Engineers and machinists top the list of 10 jobs U.S. companies have difficulty finding qualified employees to fill, according to a report released Tuesday.
The study, conducted by Milwaukee-based Manpower Inc. showed skilled trades, technicians, sales representatives, accounting and finance, mechanics, general laborers, IT staff and production operators were also among the jobs U.S. businesses had the hardest time finding workers for.
Susan Piacenza, associate director of the University of Wisconsin Engineering Career Center, said she was not surprised to see engineers on the top of the list and pointed to the challenges many employers are starting to think about with the Baby Boomers reaching retirement age.
“The problem is that a lot of these bright and capable engineering students aren’t wanting to do the old kinds of jobs or they are wanting more challenges or excitement,” Piacenza said. “So companies have to be innovative and progressive in providing a challenging work environment.”
Manpower Inc. spokesperson Paul Holley said the jobs on the list tend to fluctuate from year to year.
“I think it’s important to note that there are always needs for various types of positions, and just because something is not on the list doesn’t mean that the need is not out there,” Holley said.

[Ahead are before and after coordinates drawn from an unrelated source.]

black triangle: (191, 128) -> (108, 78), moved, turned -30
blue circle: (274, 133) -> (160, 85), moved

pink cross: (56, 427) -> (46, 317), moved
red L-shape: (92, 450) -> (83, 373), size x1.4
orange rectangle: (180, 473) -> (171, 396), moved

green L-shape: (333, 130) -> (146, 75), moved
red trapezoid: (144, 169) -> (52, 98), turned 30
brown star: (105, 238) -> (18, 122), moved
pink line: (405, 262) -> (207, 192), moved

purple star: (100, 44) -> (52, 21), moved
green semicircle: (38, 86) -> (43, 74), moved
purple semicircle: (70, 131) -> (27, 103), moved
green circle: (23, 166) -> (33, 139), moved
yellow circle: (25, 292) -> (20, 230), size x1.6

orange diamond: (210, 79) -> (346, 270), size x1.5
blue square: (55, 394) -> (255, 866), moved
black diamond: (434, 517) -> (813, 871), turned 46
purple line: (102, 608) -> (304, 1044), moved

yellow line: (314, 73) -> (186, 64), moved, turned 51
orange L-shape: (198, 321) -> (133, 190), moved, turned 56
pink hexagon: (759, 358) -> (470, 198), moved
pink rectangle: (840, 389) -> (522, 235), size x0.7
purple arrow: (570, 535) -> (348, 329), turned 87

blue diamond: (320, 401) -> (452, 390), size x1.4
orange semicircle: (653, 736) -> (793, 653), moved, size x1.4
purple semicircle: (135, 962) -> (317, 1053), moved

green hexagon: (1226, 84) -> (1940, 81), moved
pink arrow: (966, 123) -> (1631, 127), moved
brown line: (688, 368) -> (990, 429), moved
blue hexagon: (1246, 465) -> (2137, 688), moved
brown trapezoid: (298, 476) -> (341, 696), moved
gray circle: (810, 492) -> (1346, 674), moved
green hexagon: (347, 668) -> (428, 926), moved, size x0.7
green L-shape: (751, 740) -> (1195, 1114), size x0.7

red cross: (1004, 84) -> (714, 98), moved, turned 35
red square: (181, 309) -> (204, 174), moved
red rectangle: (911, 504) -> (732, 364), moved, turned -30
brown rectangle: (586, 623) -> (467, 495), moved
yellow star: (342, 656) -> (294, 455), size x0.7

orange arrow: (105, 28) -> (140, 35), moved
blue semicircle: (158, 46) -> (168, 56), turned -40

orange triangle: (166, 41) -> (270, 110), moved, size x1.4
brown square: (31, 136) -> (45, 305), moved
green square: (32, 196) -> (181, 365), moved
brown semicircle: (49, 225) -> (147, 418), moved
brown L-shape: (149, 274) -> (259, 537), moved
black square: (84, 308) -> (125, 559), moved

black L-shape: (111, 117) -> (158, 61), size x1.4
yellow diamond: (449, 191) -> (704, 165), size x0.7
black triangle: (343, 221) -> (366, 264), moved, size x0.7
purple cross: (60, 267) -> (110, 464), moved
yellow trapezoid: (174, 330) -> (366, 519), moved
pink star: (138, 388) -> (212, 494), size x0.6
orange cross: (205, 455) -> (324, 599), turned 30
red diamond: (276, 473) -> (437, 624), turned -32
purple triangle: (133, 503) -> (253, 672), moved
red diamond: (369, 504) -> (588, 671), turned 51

According to Holley, employers are also looking for more than just competency to do a job but traits like good communication, abilities to solve problems, teamwork and leadership skills.
Leslie Kohlberg, director of the College of Letters and Science Career Services offices, said students need to know what they want to do for a career and not just try to go for the hottest jobs. Kohlberg thinks the biggest challenge for job seekers is communication.
“Students who have had a chance to explore career opportunities and had a few that really interest them do a much more effective job communicating why they should hire them,” Kohlberg said.
In Wisconsin, Senate Democrats tried to pass a measure that would add $5 million to expand a program last session that helps residents acquire skills from technical schools.
Democrats said the bill would also close the current loophole allowing businesses to incorporate in places like Nevada so they do not have to pay state taxes.
The measure passed on a party-line vote in the Senate but was not taken up by the Assembly, according to Carrie Lynch, a spokesperson for Senate Majority Leader Russ Decker, D-Weston.
“We’ll try again next session, and we’ll try everything we can to get funding for the training people need,” Lynch said. “It’s good for Wisconsin businesses and Wisconsin’s economy to get these jobs filled.”
Opponents of the bill, such as Sen. Glenn Grothman, R-West Bend, said Wisconsin does need more people with technical skills but disagrees with increasing taxes on businesses.
“They call it the ‘Las Vegas loophole,’ but you would be chasing jobs out of Wisconsin,” Grothman said. “I don’t think raising taxes on business is good way to help businesses in Wisconsin.”
Steve Schroeder, director of the UW Business Career Center, said sales representatives are hard to find because they have a negative connotation with a lot of people.
“It’s the example of the pushy, used-car salesman. We all have experience with them or know people who have, and people don’t want to do that,” Schroeder said. “But that’s not really what sales is.”